Question

Find the square root of \[{x^4} - 10{x^3} + 37{x^2} - 60x + 36\].
\[
  (A)\left| {\left( {{x^2} - 5x + 6} \right)} \right| \\
  (B)\left| {\left( {{x^2} + 5x + 6} \right)} \right| \\
  (C)\left| {\left( {{x^2} - 5x - 4} \right)} \right| \\
  (D)None{\text{ }}of{\text{ }}these \\
\]

Answer 1

Hint:
Bi- quadratic polynomials: Polynomials in which the highest degree is 4. It will be in the form of \[a{x^4} + b{x^3} + c{x^2} - dx + e\], where the leading coefficient (a) cannot be equal to 0. A bi-quadratic equation can have maximum 4 roots.

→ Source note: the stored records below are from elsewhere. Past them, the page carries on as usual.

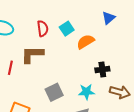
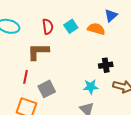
orange semicircle: (85, 42) -> (96, 29), moved, turned 48
red line: (10, 68) -> (25, 77), moved
gray square: (54, 92) -> (47, 89), moved

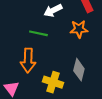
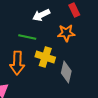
yellow cross: (53, 82) -> (45, 57), moved

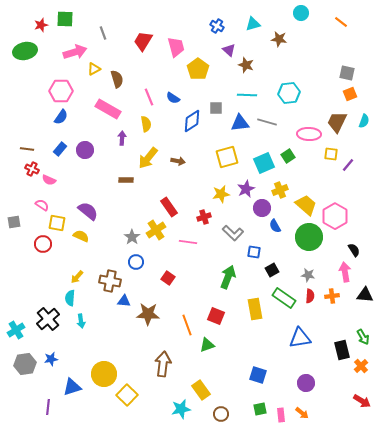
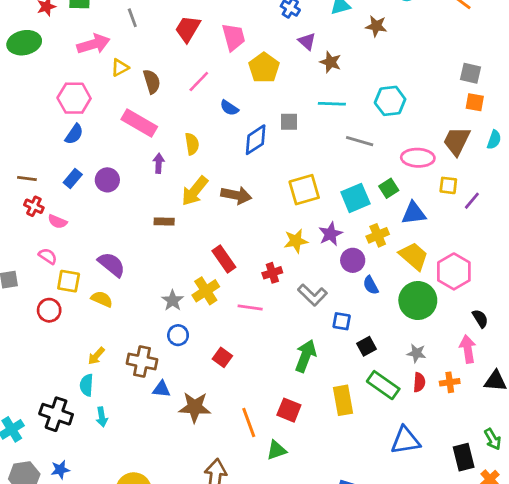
orange square: (350, 94) -> (475, 102), turned 32
pink line: (149, 97) -> (199, 82), moved, turned 66
blue triangle: (240, 123) -> (414, 213), moved
brown arrow: (178, 161) -> (236, 195), size x1.5
black cross: (48, 319) -> (56, 414), turned -30

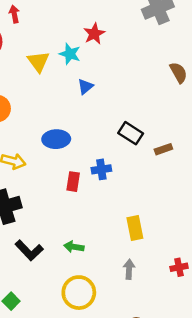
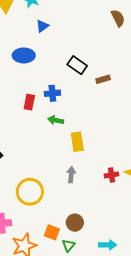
blue ellipse: (56, 139) -> (24, 55), moved
green arrow: (74, 247) -> (56, 120), moved

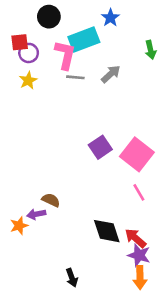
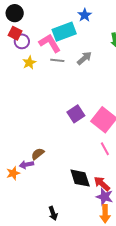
black circle: (49, 17) -> (15, 13), moved
red square: (20, 42) -> (15, 33), turned 32
pink L-shape: (65, 55) -> (50, 43), turned -45
yellow star: (28, 80) -> (29, 63), moved
brown semicircle: (51, 200) -> (38, 154), turned -64

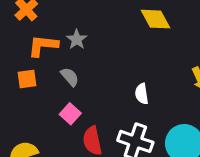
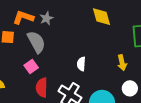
gray semicircle: (70, 77) -> (36, 42), size x1.6

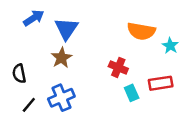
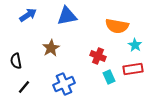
blue triangle: (66, 29) -> (67, 16), moved, turned 45
cyan star: (170, 46) -> (135, 45), moved
blue cross: (61, 98) -> (64, 84), moved

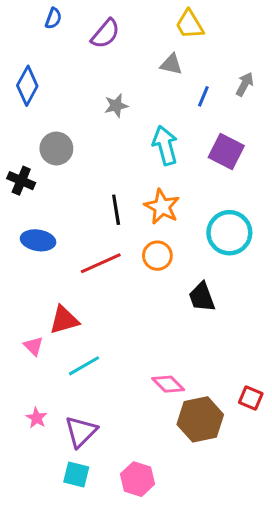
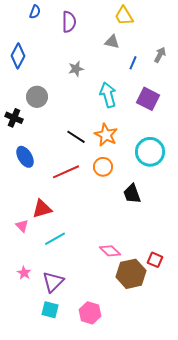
purple semicircle: (105, 34) -> (69, 22), turned -40
black line: (116, 210) -> (76, 137), turned -48
blue ellipse: (38, 240) -> (25, 157), turned 50
red square: (251, 398) -> (155, 260), moved

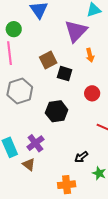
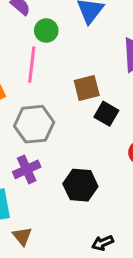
black hexagon: (57, 111) -> (80, 185), moved
purple cross: (35, 143) -> (27, 169), moved

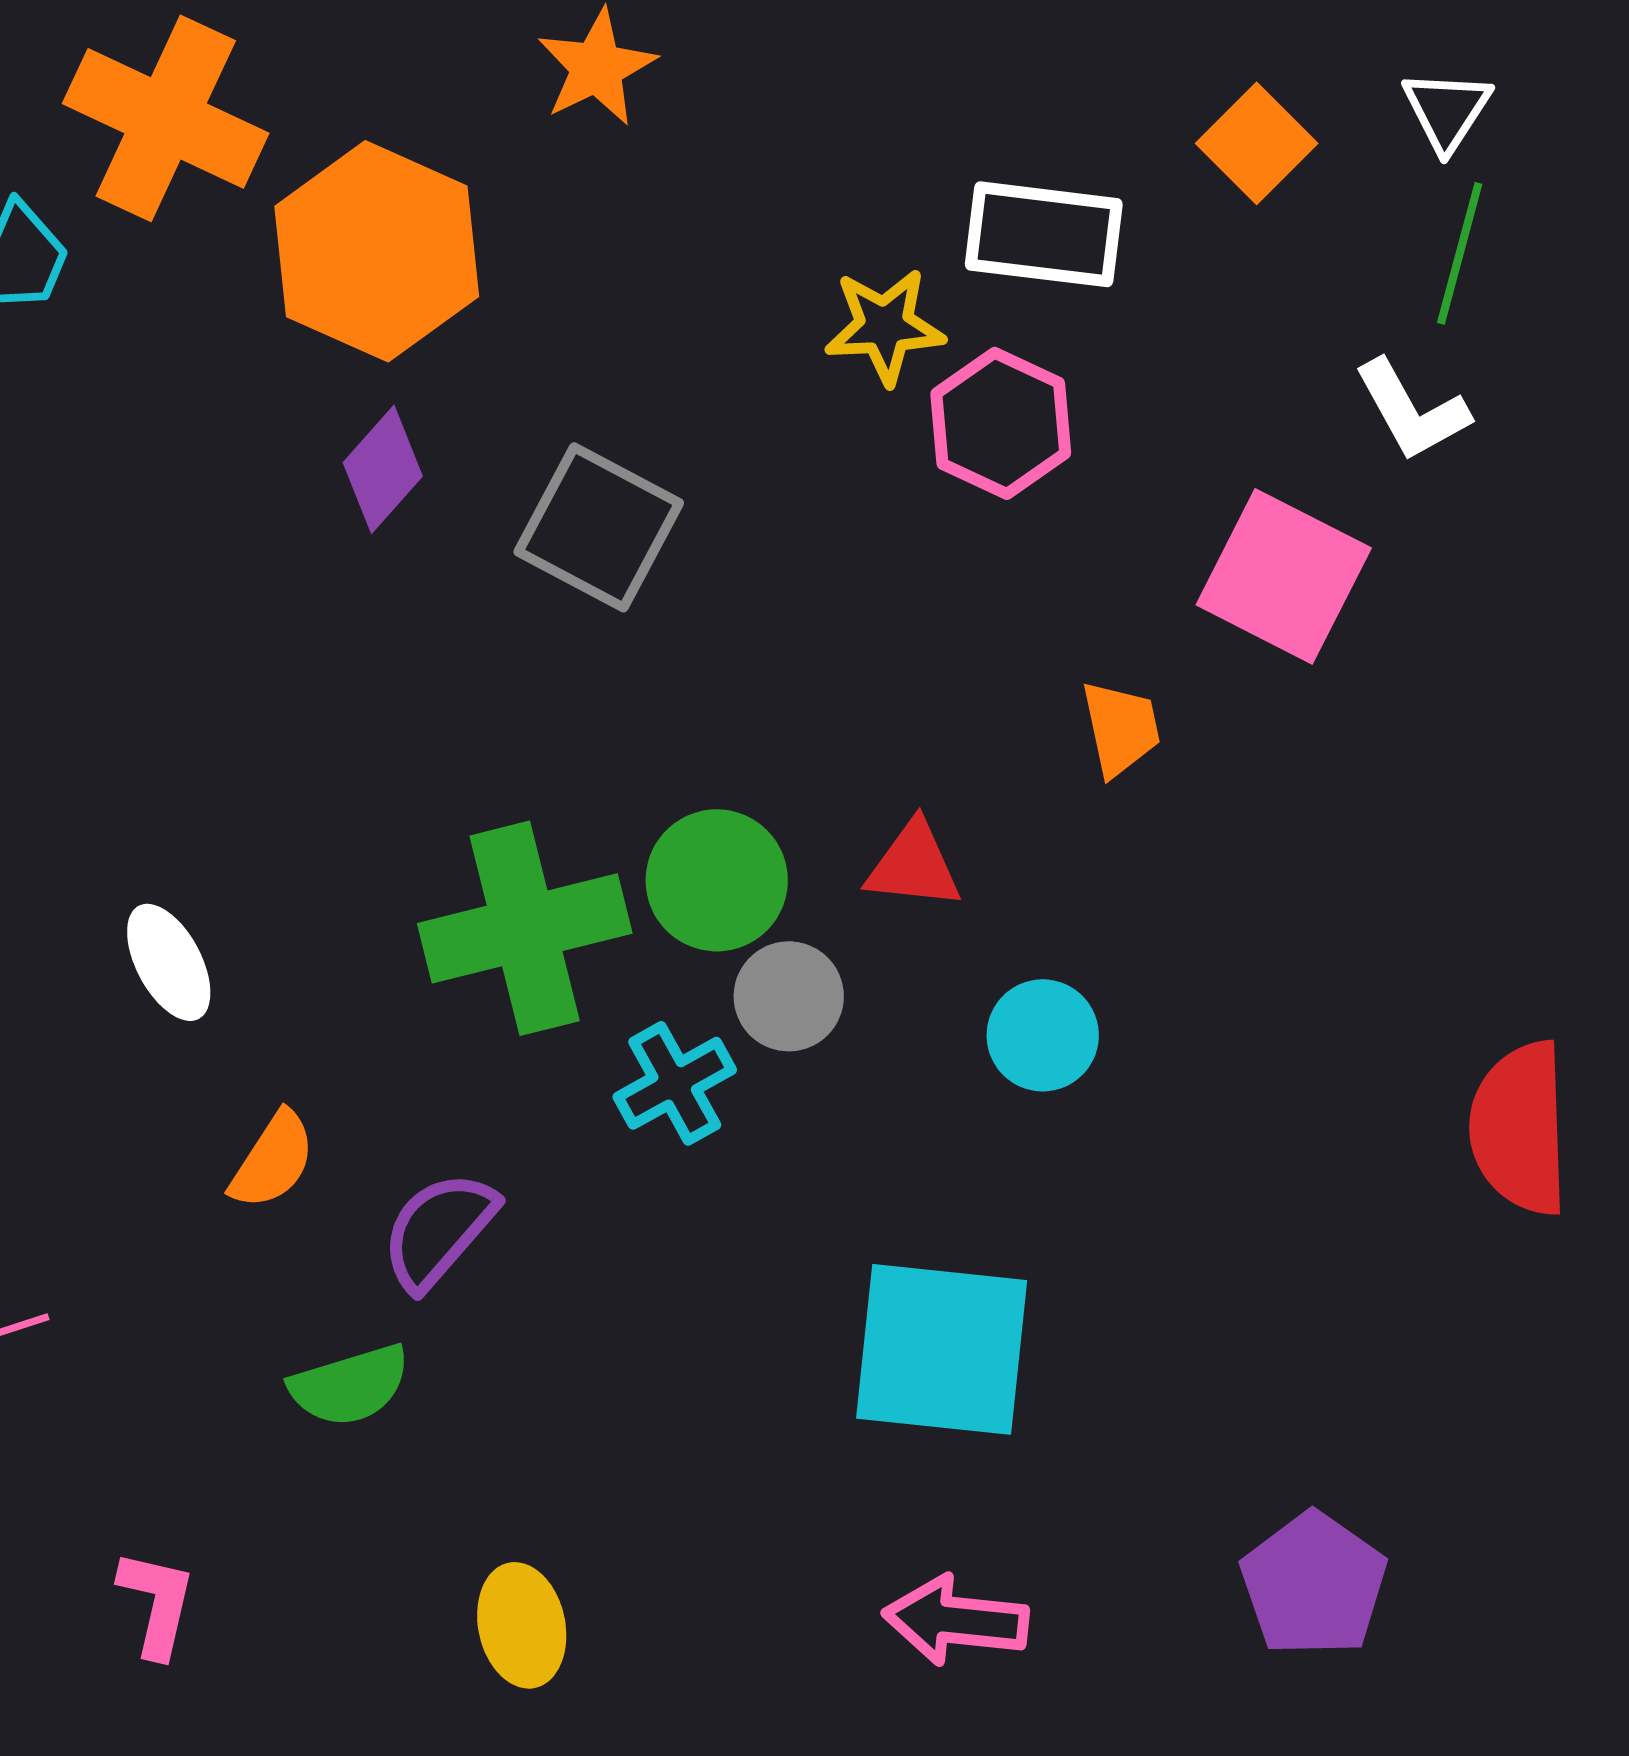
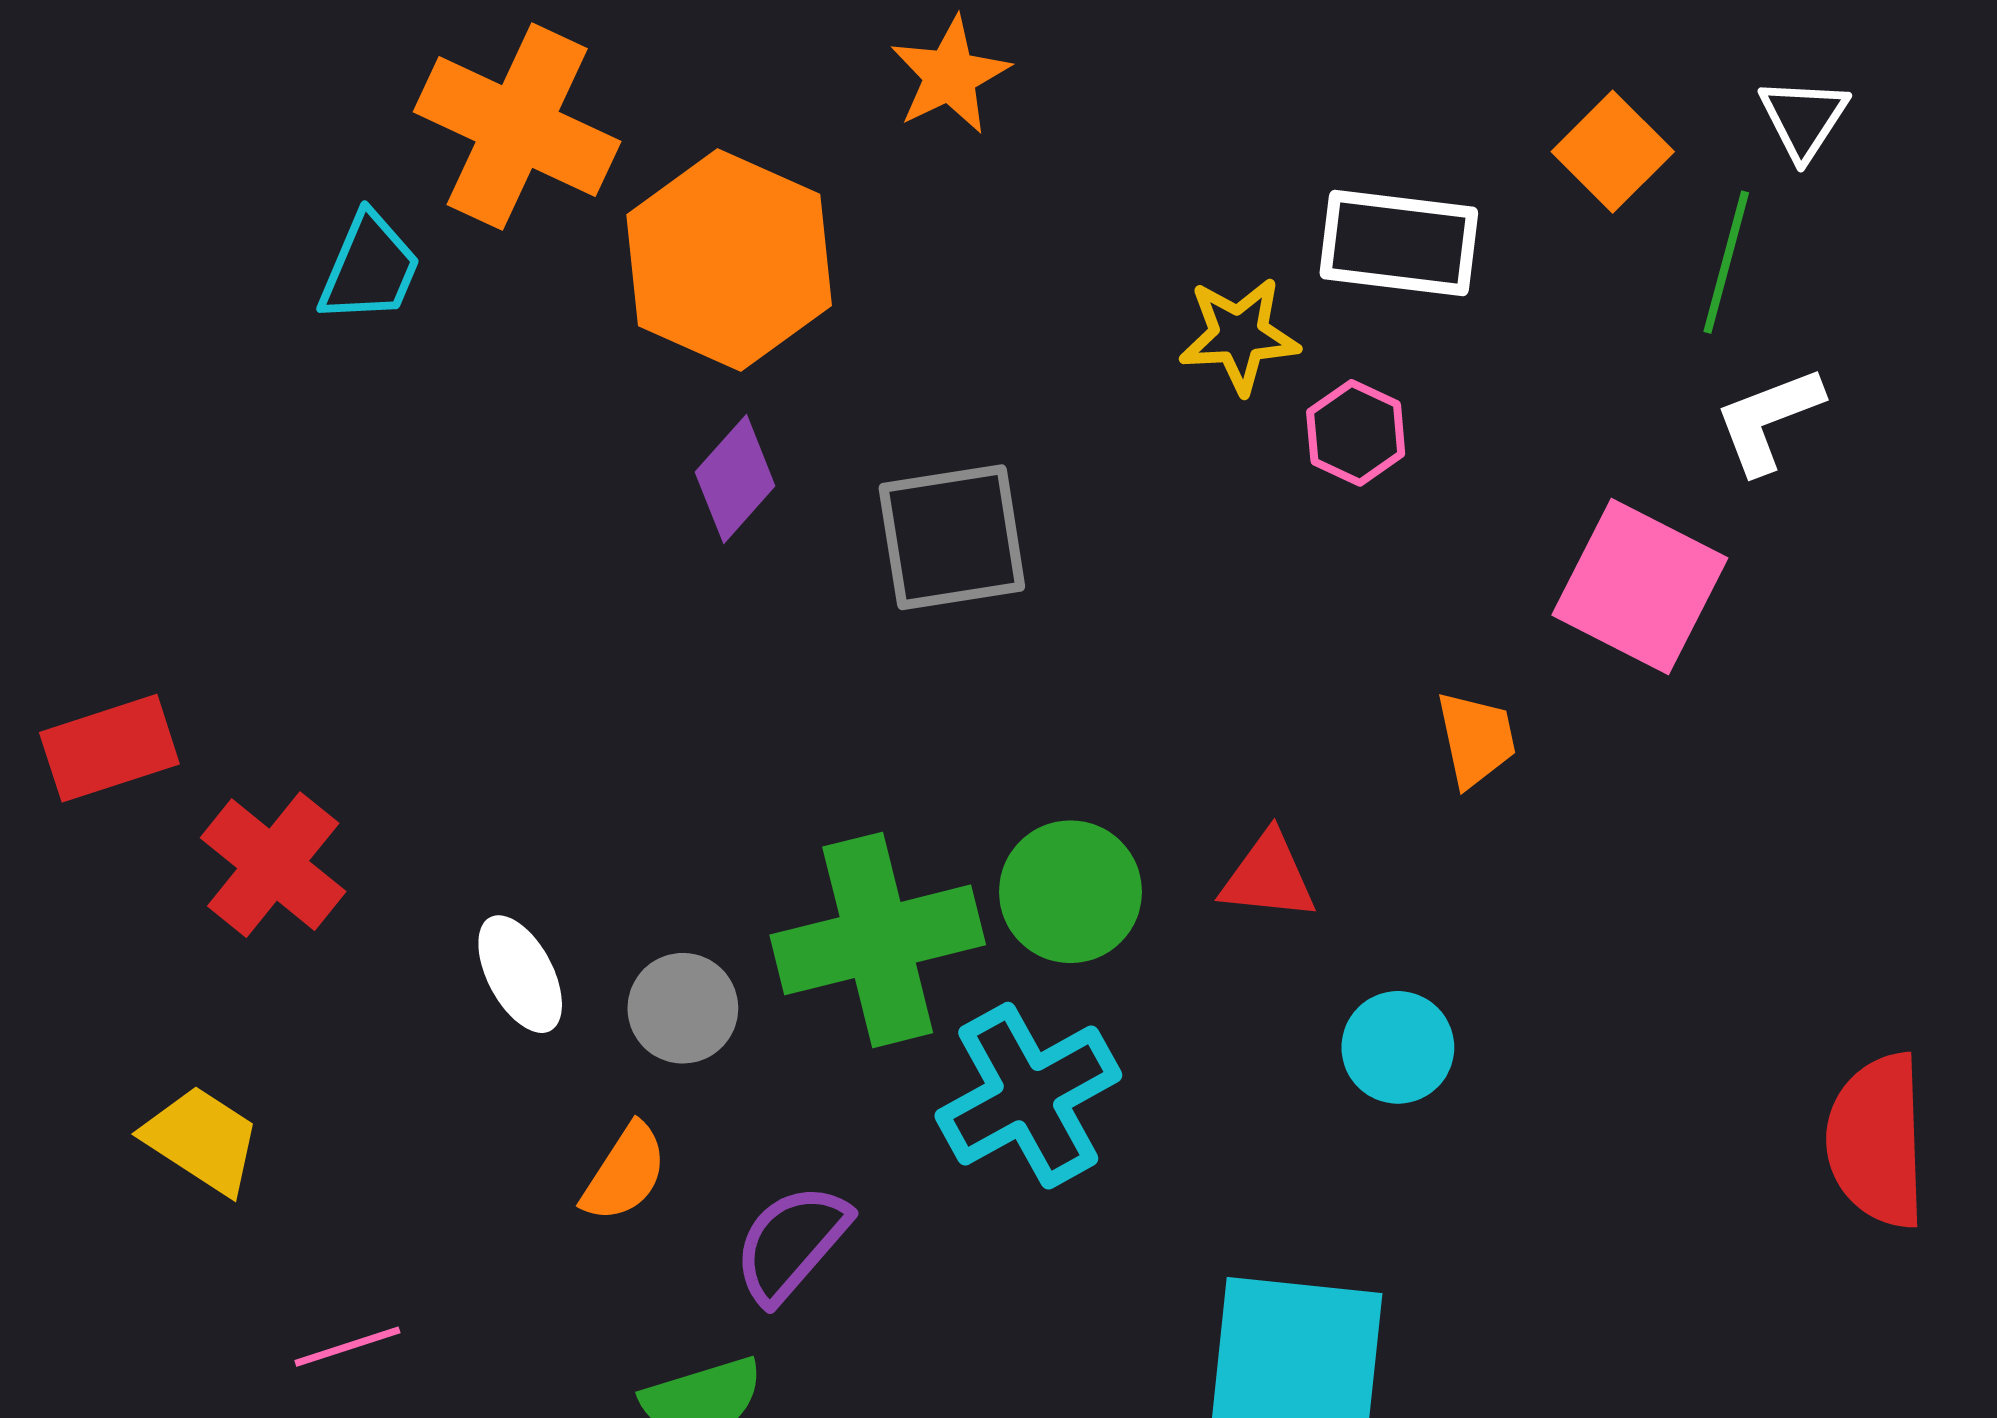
green line: (1460, 253) -> (1726, 262), moved
white L-shape: (1412, 410) -> (1768, 420), turned 98
pink hexagon: (1001, 423) -> (1356, 433), size x0.7
gray square: (599, 527) -> (952, 537), turned -37
gray circle: (789, 996) -> (683, 1008), moved
cyan cross: (675, 1083) -> (1028, 1096), size x1.5

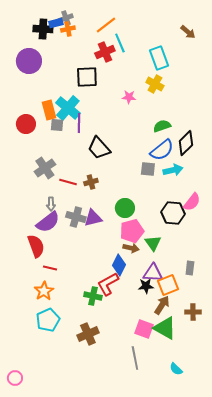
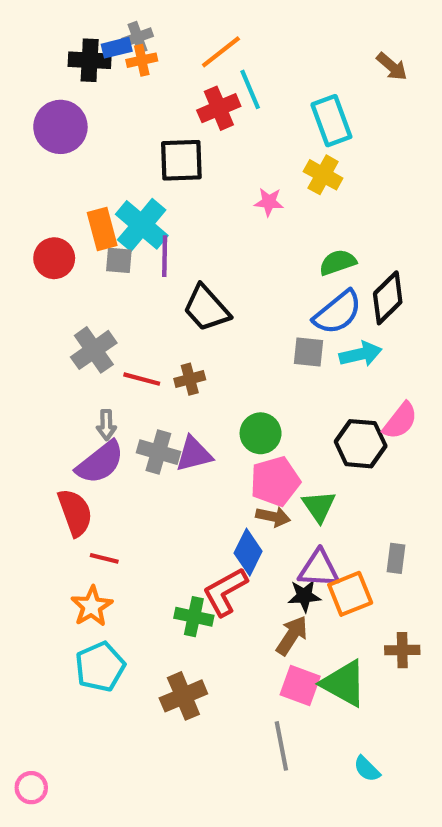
brown arrow: (162, 305) -> (292, 635), moved

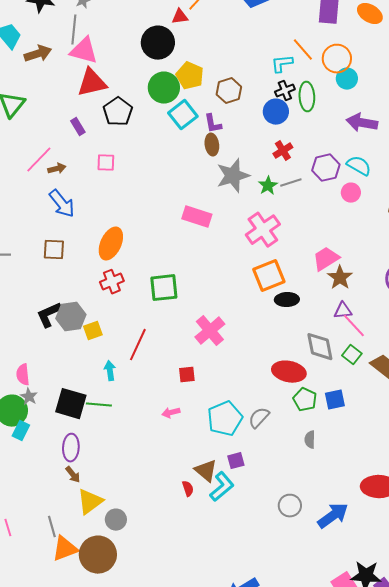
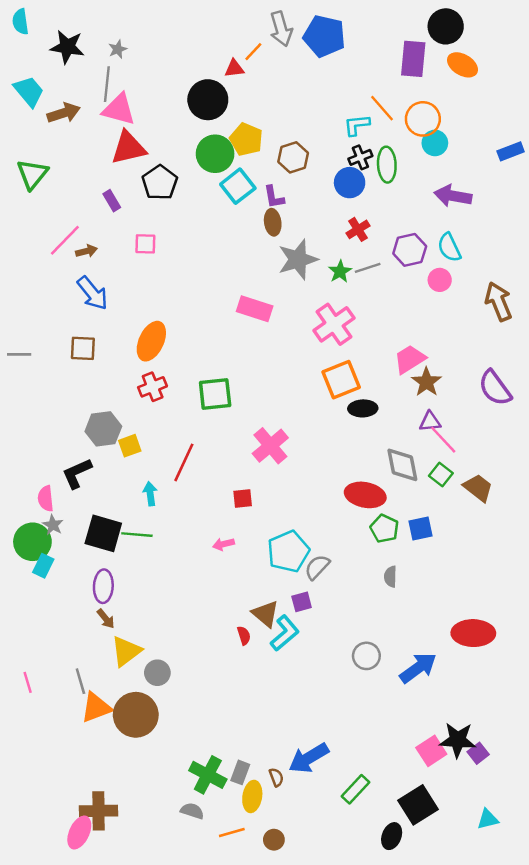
cyan semicircle: (359, 166) -> (449, 247), turned -145
black L-shape: (49, 315) -> (77, 473), moved
gray semicircle: (259, 418) -> (317, 567), moved

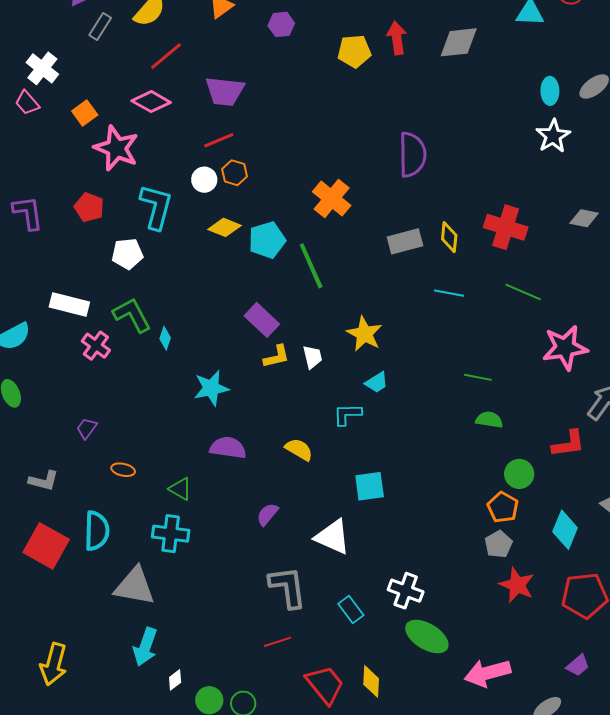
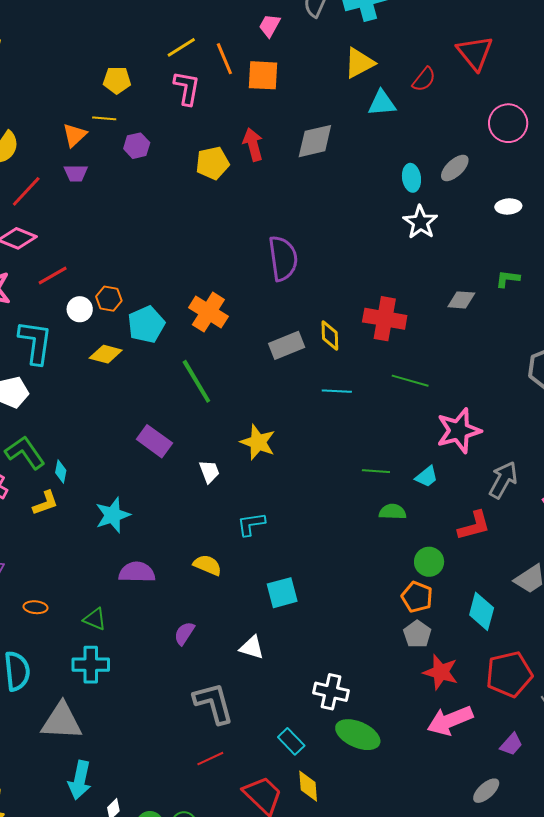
purple trapezoid: (225, 91) -> (76, 173), moved, size x0.6
red line: (219, 140) -> (53, 275), moved
cyan pentagon: (267, 240) -> (146, 324), moved
yellow L-shape: (277, 357) -> (45, 503), moved
cyan trapezoid: (377, 382) -> (427, 477), moved
white triangle: (333, 537) -> (252, 648), size x0.7
cyan rectangle: (351, 610) -> (291, 741), moved
pink arrow: (488, 673) -> (450, 721), moved

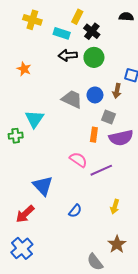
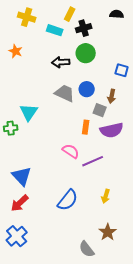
black cross: (92, 31) -> (84, 28), turned 35
black arrow: (68, 55) -> (61, 62), moved
orange star: (24, 69) -> (16, 51), moved
brown arrow: (117, 91) -> (112, 96), moved
blue triangle: (43, 186) -> (22, 176), moved
blue semicircle: (75, 211) -> (68, 200), size x1.6

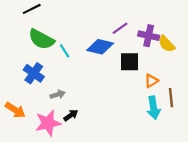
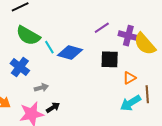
yellow semicircle: (167, 44) -> (145, 44), size x1.4
blue diamond: (100, 47) -> (70, 53), moved
cyan arrow: (154, 108) -> (131, 103), turned 65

Complete step by step solution:
Given bi-quadratic equation: \[{x^4} - 10{x^3} + 37{x^2} - 60x + 36\]
As \[x = 2\] is satisfying the above bi-quadratic equation.
\[
   \Rightarrow {x^4} - 10{x^3} + 37{x^2} - 60x + 36 \\
   \Rightarrow {(2)^4} - 10{(2)^3} + 37{(2)^2} - 60(2) + 36 \\
   \Rightarrow 16 - 80 + 148 - 120 + 36 \\
   \Rightarrow 200 - 200 \\
\]
One of the factors of this bi-quadratic equation will be \[(x - 2)\].
On dividing the given bi-quadratic equation with \[(x - 2)\] we get;
\[ \Rightarrow \dfrac{{{x^4} - 10{x^3} + 37{x^2} - 60x + 36}}{{x - 2}} = (x - 2) \times ({x^3} - 8{x^2} + 21x - 18)\]……….EQ:01
Similarly, one of the solutions of the above cubic equation is again 2.
As \[x = 2\]is satisfying the above cubic equation.
\[
   \Rightarrow ({x^3} - 8{x^2} + 21x - 18) \\
   \Rightarrow {(2)^3} - 8{(2)^2} + 21(2) - 18 \\
   \Rightarrow 8 - 32 + 42 - 18 \\
   \Rightarrow 0 \\
\]
One of the factors of this cubic equation will be \[(x - 2)\].
On dividing the given cubic equation with \[(x - 2)\]we get;
\[ \Rightarrow \dfrac{{{x^3} - 8{x^2} + 21x - 18}}{{x - 2}} = (x - 2) \times ({x^2} - 6x + 9)\]…………EQ:02
Now, solving above quadratic equation using middle term splitting method, we get;
\[ \Rightarrow {x^2} - 6x + 9\]
\[
   \Rightarrow {x^2} - 3x - 3x + 9 \\
   \Rightarrow x(x - 3) - 3(x - 3) \\
   \Rightarrow (x - 3)(x - 3) \\
   \Rightarrow {(x - 3)^2} \\
\]
The above quadratic equation can be written as:
\[ \Rightarrow {x^2} - 6x + 9 = {(x - 3)^2}\]……… EQ:03
From EQ:01, EQ:02 and EQ:03, we get;
\[ \Rightarrow {x^4} - 10{x^3} + 37{x^2} - 60x + 36 = (x - 2)(x - 2){(x - 3)^2}\]
On square rooting both sides, we get;
\[
   \Rightarrow \sqrt {{x^4} - 10{x^3} + 37{x^2} - 60x + 36} = \sqrt {(x - 2)(x - 2){{(x - 3)}^2}} \\
   \Rightarrow \sqrt {{x^4} - 10{x^3} + 37{x^2} - 60x + 36} = \sqrt {{{(x - 2)}^2}{{(x - 3)}^2}} \\
   \Rightarrow \sqrt {{x^4} - 10{x^3} + 37{x^2} - 60x + 36} = \left| {(x - 2)(x - 3)} \right| \\
   \Rightarrow \sqrt {{x^4} - 10{x^3} + 37{x^2} - 60x + 36} = \left| {{x^2} - 3x - 2x + 6} \right| \\
   \Rightarrow \sqrt {{x^4} - 10{x^3} + 37{x^2} - 60x + 36} = \left| {{x^2} - 5x + 6} \right|
\]

Option (A) is correct.

Note:
Student’s find it very tricky to solve bi-quadratic equations or polynomials.
If one degree and three degree terms are not there in bi-quadratic equation, solve it with the help of variable change. Put \[{x^2} = t\] and then solve the transformed quadratic equation.
If all terms are present in the bi-quadratic equation, put \[1, - 1, 2, - 2, 3, - 3\]to satisfy the equation. In most cases, the equation will get satisfied by anyone of the above mentioned value.